Einen stetig ansteigenden Stellenwert erfährt das Thema Ressourcenverschwendung in jüngster Zeit. Immer häufiger berichten die Medien über Schlagzeilen und Wirtschaftsnachrichten zum Thema, auch über Nachrichten aus Deutschland. Ein Ausdruck, der in diesem Zusammenhang häufig erwähnt wird, ist der sogenannte Earth Overshoot Day. Ein Ausdruck, der angeben soll, an welchem Tag des Jahres die Nachfrage an verfügbaren, nachwachsenden Rohstoffen das Angebot übersteigt. Während im Jahr 2000 der 1. November als Stichtag festgesetzt war, zeichnete sich 2018 ein deutlich früherer Tag ab: der 1. August. Eine Tendenz, die aufzeigt, dass Lösungsansätze gefunden werden müssen und dass es auch Aufgabe der Wirtschaft, der Politik und der Unternehmen sein muss, nicht regenerierbare Rohstoffe zu bewahren und Alternativen für ebenjene zu finden. Vor allem aber ist der Endverbraucher ein wichtiger Bestandteil im Gefüge der Ökonomie. Doch welchen Einfluss haben Konsumenten tatsächlich auf Unternehmen und Märkte?
Vor etwa hundert Jahren noch gaben unsere Urgroßeltern im Schnitt 80 Prozent ihres Einkommens aus, um Grundbedürfnisse wie Nahrung, Unterkunft und Kleidung zu decken.
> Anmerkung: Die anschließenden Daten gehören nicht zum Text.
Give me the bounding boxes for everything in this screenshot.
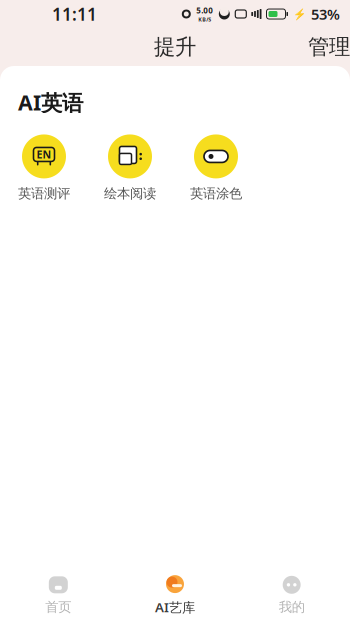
staticText: 英语测评: [18, 185, 70, 202]
button[interactable]: AI艺库: [117, 568, 233, 622]
staticText: AI艺库: [155, 598, 195, 616]
button[interactable]: 提升: [140, 28, 210, 66]
button[interactable]: EN: [13, 134, 75, 202]
button[interactable]: 首页: [0, 569, 117, 621]
staticText: 53%: [311, 4, 340, 24]
staticText: 首页: [45, 599, 71, 615]
staticText: AI英语: [18, 88, 83, 116]
staticText: 英语涂色: [190, 185, 242, 202]
staticText: 提升: [154, 34, 196, 60]
staticText: KB/S: [198, 16, 211, 23]
button[interactable]: 绘本阅读: [99, 134, 161, 202]
staticText: 管理: [308, 34, 350, 60]
staticText: ⚡: [293, 8, 306, 20]
staticText: 绘本阅读: [104, 185, 156, 202]
staticText: 11:11: [52, 2, 97, 26]
button[interactable]: 英语涂色: [185, 134, 247, 202]
staticText: 我的: [279, 599, 305, 615]
button[interactable]: 我的: [233, 569, 350, 621]
staticText: 5.00: [196, 5, 213, 16]
staticText: EN: [36, 147, 52, 162]
button[interactable]: 管理: [298, 28, 350, 66]
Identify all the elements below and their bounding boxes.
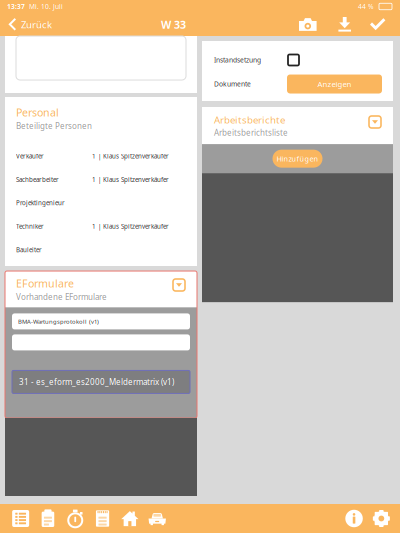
staticText: Anzeigen — [318, 79, 352, 89]
staticText: Beteiligte Personen — [16, 120, 92, 131]
button[interactable]: Hinzufügen — [272, 150, 322, 168]
button[interactable]: Zurück — [0, 13, 58, 36]
staticText: Hinzufügen — [276, 154, 318, 164]
staticText: Verkäufer — [16, 152, 44, 160]
staticText: Vorhandene EFormulare — [16, 292, 107, 302]
button[interactable]: Anzeigen — [287, 74, 382, 94]
staticText: 13:37 — [7, 2, 25, 11]
button[interactable]: Info — [340, 504, 368, 533]
button[interactable]: Reports — [34, 504, 62, 533]
staticText: Dokumente — [214, 80, 251, 89]
staticText: Mi. 10. Juli — [25, 2, 63, 11]
button[interactable]: Notes — [89, 504, 116, 533]
staticText: W 33 — [161, 17, 186, 32]
staticText: 44 % — [358, 2, 374, 11]
staticText: 1 | Klaus Spitzenverkäufer — [92, 222, 169, 230]
staticText: Arbeitsberichte — [214, 113, 285, 126]
staticText: BMA-Wartungsprotokoll (v1) — [18, 317, 99, 325]
button[interactable]: Vehicles — [144, 504, 171, 533]
button[interactable]: Arbeitsberichte options — [368, 113, 382, 129]
staticText: Instandsetzung — [214, 56, 261, 65]
button[interactable]: Download — [327, 13, 363, 36]
staticText: EFormulare — [16, 276, 74, 290]
staticText: 1 | Klaus Spitzenverkäufer — [92, 152, 169, 160]
staticText: Techniker — [16, 222, 44, 230]
staticText: Sachbearbeiter — [16, 175, 59, 184]
button[interactable]: Time tracking — [62, 504, 89, 533]
button[interactable]: Home — [116, 504, 144, 533]
button[interactable]: Settings — [368, 504, 395, 533]
staticText: Personal — [16, 105, 59, 120]
button[interactable]: EFormulare options — [172, 276, 186, 292]
staticText: Zurück — [21, 18, 52, 31]
staticText: 31 - es_eform_es2000_Meldermatrix (v1) — [19, 376, 174, 387]
staticText: Arbeitsberichtsliste — [214, 127, 288, 138]
button[interactable]: Overview — [7, 504, 34, 533]
button[interactable]: Done — [363, 13, 393, 36]
staticText: 1 | Klaus Spitzenverkäufer — [92, 175, 169, 184]
staticText: Bauleiter — [16, 246, 42, 254]
button[interactable]: Camera — [289, 13, 327, 36]
staticText: Projektingenieur — [16, 199, 65, 207]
Bis zum Jahr 2017 verringerte sich dieser Wert auf 30 Prozent. Das bedeutet, dass den Menschen heutzutage mehr Kapital zur Anschaffung von Luxusgütern zur Verfügung steht. Das enorme Wirtschaftswachstum und die mittlerweile riesige Auswahl an Produkten haben dazu geführt, dass eine, oftmals unerkannte, große Kaufkraft für Konsumenten entstand. Menschen sind im Besitz von mehr Kapital und der Einsatz dieses definiert die Ökonomie. Kaufentscheidungen bedingen in direktem Zusammenhang die Märkte und regulieren Angebot und Nachfrage. Sie sind verantwortlich für den Erfolg oder Misserfolg von Firmen. Mit der zunehmenden Bedeutung eines jeden Einkaufs wächst auch die Verantwortung der Konsumenten.
Das Problembewusstsein der Menschen, in Bezug auf Nachhaltigkeit und fairen Handel, ist in den letzten Jahrzehnten zwar deutlich angestiegen; dennoch reicht es oft nicht dafür aus, das tatsächlich fair gehandelte Produkt auch zu kaufen. Das heißt, obwohl mittlerweile eine Erkenntnis über den Schutz von Mensch und Umwelt innerhalb von wirtschaftlichen Prozessen vorhanden ist, folgt kaum eine Handlung vom Verbraucher.